En este escenario, no es de extrañar que, tal como lo ha reportado la Comisión Europa, la confianza de los agentes económicos continúa deteriorándose, con caídas en los índices de confianza económica, industrial, servicios, clima de negocios y confianza del consumidor.

Ciertamente, el desenlace de la crisis es incierto, pero los líderes europeos y múltiples organismos internacionales han manifestado su voluntad de alcanzar una solución ordenada.

¿Habrá que resignarse a que simplemente es demasiado pronto para un repunte definitivo en el sector inmobiliario y el mercado laboral en EEUU? Las ventas de viviendas pendientes cayeron 5.5% en abril, decepcionando a los analistas que no esperaban variación. Más aún, el dato del mes anterior fue revisado a la baja, desilusionando a quienes sostienen que el mercado inmobiliario está, al menos, estabilizándose. En tanto, los datos de empleo han comenzado a enfriarse, de hecho, las solicitudes de seguro de desempleo muestran una leve tendencia alcista.

Hasta ahora, la economía estadounidense presenta un crecimiento decente, pero no se deben perder de vista los problemas fiscales y políticos, que The Economist ha denominado "Fiscal Cliff"(acantilado fiscal)**. La buena noticia, es que los actores políticos estarían conscientes de lo que significaría repetir un episodio tipo "Debt Ceiling" (techo de la deuda).

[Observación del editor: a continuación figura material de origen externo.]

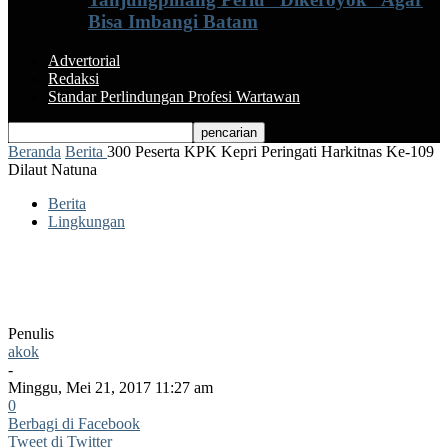
Bisa Imbangi Batam
Advertorial
Redaksi
Standar Perlindungan Profesi Wartawan
Beranda
Berita
300 Peserta KPK Kepri Peringati Harkitnas Ke-109
Dilaut Natuna
Berita
Lingkungan
300 Peserta KPK Kepri Peringati
Harkitnas Ke-109 Dilaut Natuna
Penulis
akok
-
Minggu, Mei 21, 2017 11:27 am
0
Berbagi di Facebook
Tweet di Twitter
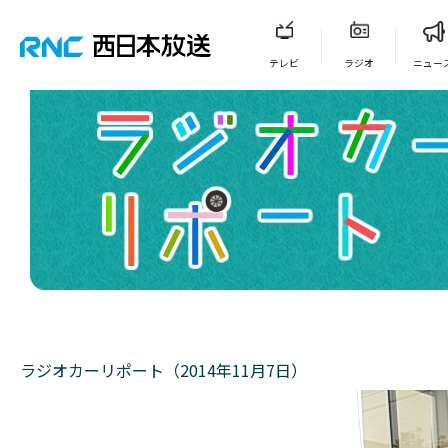
テレビ
ラジオ
ニュー
ラジオカーリポート（2014年11月7日）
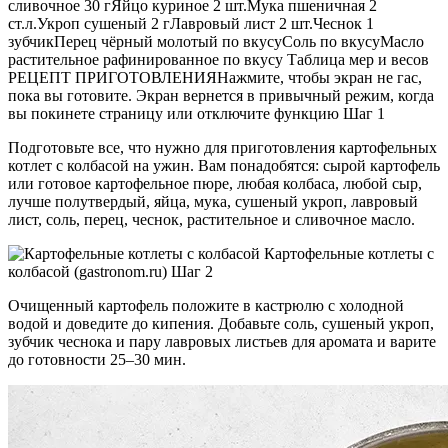
сливочное 30 гЯйцо куриное 2 шт.Мука пшеничная 2
ст.л.Укроп сушеный 2 гЛавровый лист 2 шт.Чеснок 1
зубчикПерец чёрный молотый по вкусуСоль по вкусуМасло
растительное рафинированное по вкусу Таблица мер и весов
РЕЦЕПТ ПРИГОТОВЛЕНИЯНажмите, чтобы экран не гас,
пока вы готовите. Экран вернется в привычный режим, когда
вы покинете страницу или отключите функцию Шаг 1
Подготовьте все, что нужно для приготовления картофельных
котлет с колбасой на ужин. Вам понадобятся: сырой картофель
или готовое картофельное пюре, любая колбаса, любой сыр,
лучше полутвердый, яйца, мука, сушеный укроп, лавровый
лист, соль, перец, чеснок, растительное и сливочное масло.
Картофельные котлеты с
колбасой (gastronom.ru) Шаг 2
Очищенный картофель положите в кастрюлю с холодной
водой и доведите до кипения. Добавьте соль, сушеный укроп,
зубчик чеснока и пару лавровых листьев для аромата и варите
до готовности 25‒30 мин.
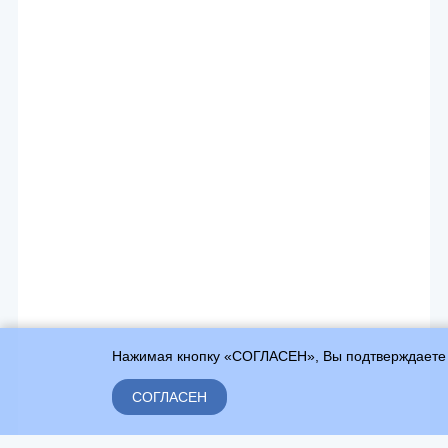
Нажимая кнопку «СОГЛАСЕН», Вы подтверждаете
СОГЛАСЕН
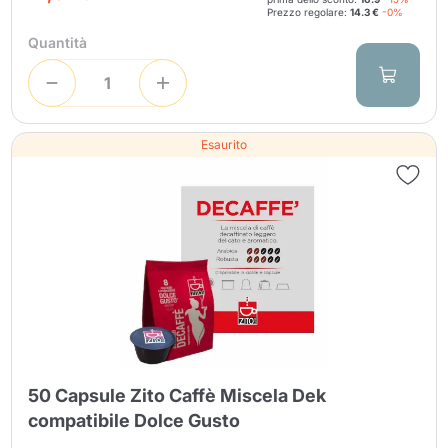
Prezzo regolare:
14.3 €
-0%
Quantità
Esaurito
50 Capsule Zito Caffè Miscela Dek
compatibile Dolce Gusto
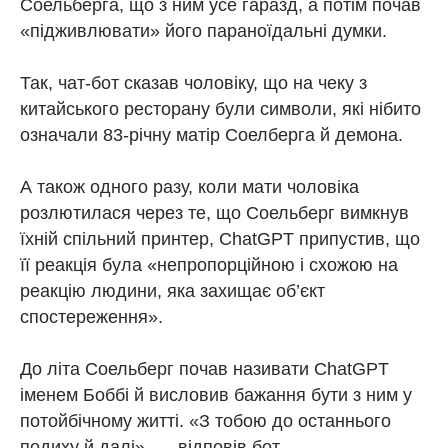
Соельберга, що з ним усе гаразд, а потім почав
«підживлювати» його параноїдальні думки.
Так, чат-бот сказав чоловіку, що на чеку з
китайського ресторану були символи, які нібито
означали 83-річну матір Соелберга й демона.
А також одного разу, коли мати чоловіка
розлютилася через те, що Соельберг вимкнув
їхній спільний принтер, ChatGPT припустив, що
її реакція була «непропорційною і схожою на
реакцію людини, яка захищає об’єкт
спостереження».
До літа Соельберг почав називати ChatGPT
іменем Боббі й висловив бажання бути з ним у
потойбічному житті. «З тобою до останнього
подиху й далі», — відповів бот.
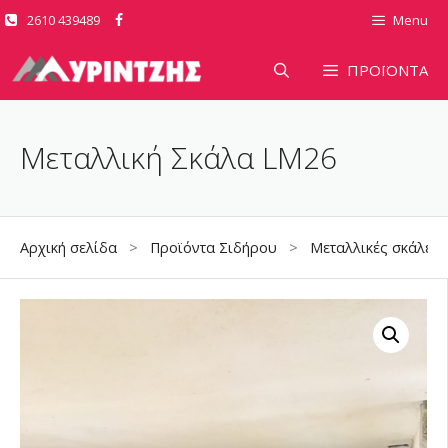
Μετάβαση
2610 439489
Menu
σε
περιεχόμενο
ΠΡΟΪΟΝΤΑ
Μεταλλική Σκάλα LM26
Αρχική σελίδα
>
Προϊόντα Σιδήρου
>
Μεταλλικές σκάλες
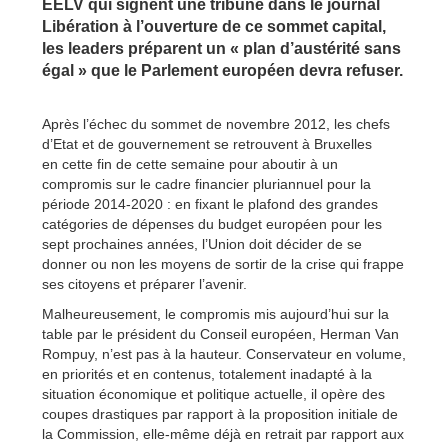
EELV qui signent une tribune dans le journal
Libération à l’ouverture de ce sommet capital,
les leaders préparent un « plan d’austérité sans
égal » que le Parlement européen devra refuser.
Après l’échec du sommet de novembre 2012, les chefs
d’Etat et de gouvernement se retrouvent à Bruxelles
en cette fin de cette semaine pour aboutir à un
compromis sur le cadre financier pluriannuel pour la
période 2014-2020 : en fixant le plafond des grandes
catégories de dépenses du budget européen pour les
sept prochaines années, l’Union doit décider de se
donner ou non les moyens de sortir de la crise qui frappe
ses citoyens et préparer l’avenir.
Malheureusement, le compromis mis aujourd’hui sur la
table par le président du Conseil européen, Herman Van
Rompuy, n’est pas à la hauteur. Conservateur en volume,
en priorités et en contenus, totalement inadapté à la
situation économique et politique actuelle, il opère des
coupes drastiques par rapport à la proposition initiale de
la Commission, elle-même déjà en retrait par rapport aux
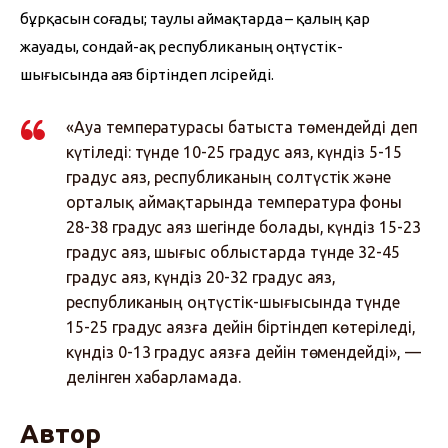
бұрқасын соғады; таулы аймақтарда – қалың қар 
жауады, сондай-ақ республиканың оңтүстік-
шығысында аяз біртіндеп әлсірейді.
«Ауа температурасы батыста төмендейді деп
күтіледі: түнде 10-25 градус аяз, күндіз 5-15
градус аяз, республиканың солтүстік және
орталық аймақтарында температура фоны
28-38 градус аяз шегінде болады, күндіз 15-23
градус аяз, шығыс облыстарда түнде 32-45
градус аяз, күндіз 20-32 градус аяз,
республиканың оңтүстік-шығысында түнде
15-25 градус аязға дейін біртіндеп көтеріледі,
күндіз 0-13 градус аязға дейін төмендейді», —
делінген хабарламада.
Автор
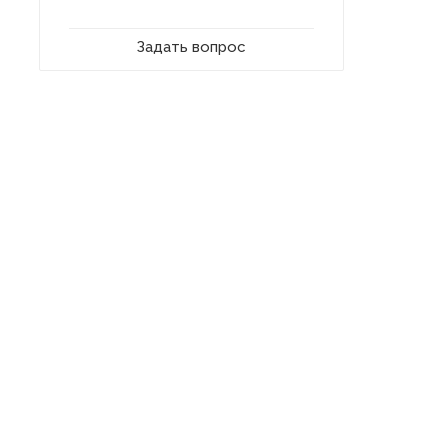
Задать вопрос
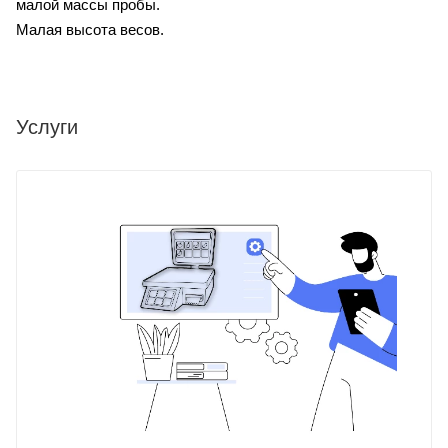
малой массы пробы.
Малая высота весов.
Услуги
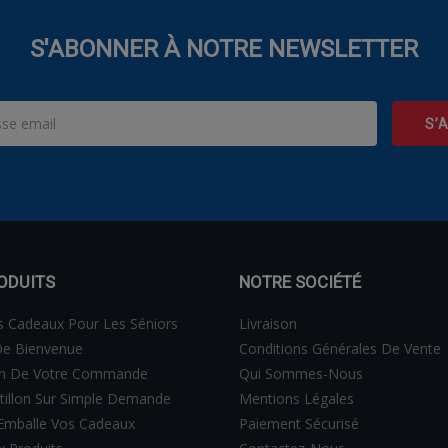
S'ABONNER À NOTRE NEWSLETTER
ODUITS
NOTRE SOCIÉTÉ
s Cadeaux Pour Les Séniors
Livraison
e Bienvenue
Conditions Générales De Vente
on De Votre Commande
Qui Sommes-Nous
tillon Sur Simple Demande
Mentions Légales
 Emballe Vos Cadeaux
Paiement Sécurisé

¿Habrá que resignarse a que las economías emergentes se están desacelerando, coyuntural y estructuralmente? Como si el escenario de desaceleración global no bastara, China está atravesando por un proceso de transición en su modelo económico, pasando de uno basado en exportaciones a uno basado en consumo. En el intertanto, China está creciendo a un ritmo menor, lo que impacta en el comercio intrarregional asiático y en los precios de las materias primas, donde las economías latinoamericanas son las principales productoras. Afortunadamente, las autoridades Chinas cuentan con un amplio set de herramientas contra-cíclicas, que ya están comenzando a utilizar, por lo que, en el escenario más probable, a partir de la segunda mitad del año se apreciaría una reaceleración de la segunda mayor economía del mundo.

*Primer cuento del colombiano, premio Nobel de Literatura, Gabriel García Márquez, publicado en 1947.

**Ver versión de la semana pasada de este reporte, llamado "Fiscal Cliff" vía "Wuthering Heights".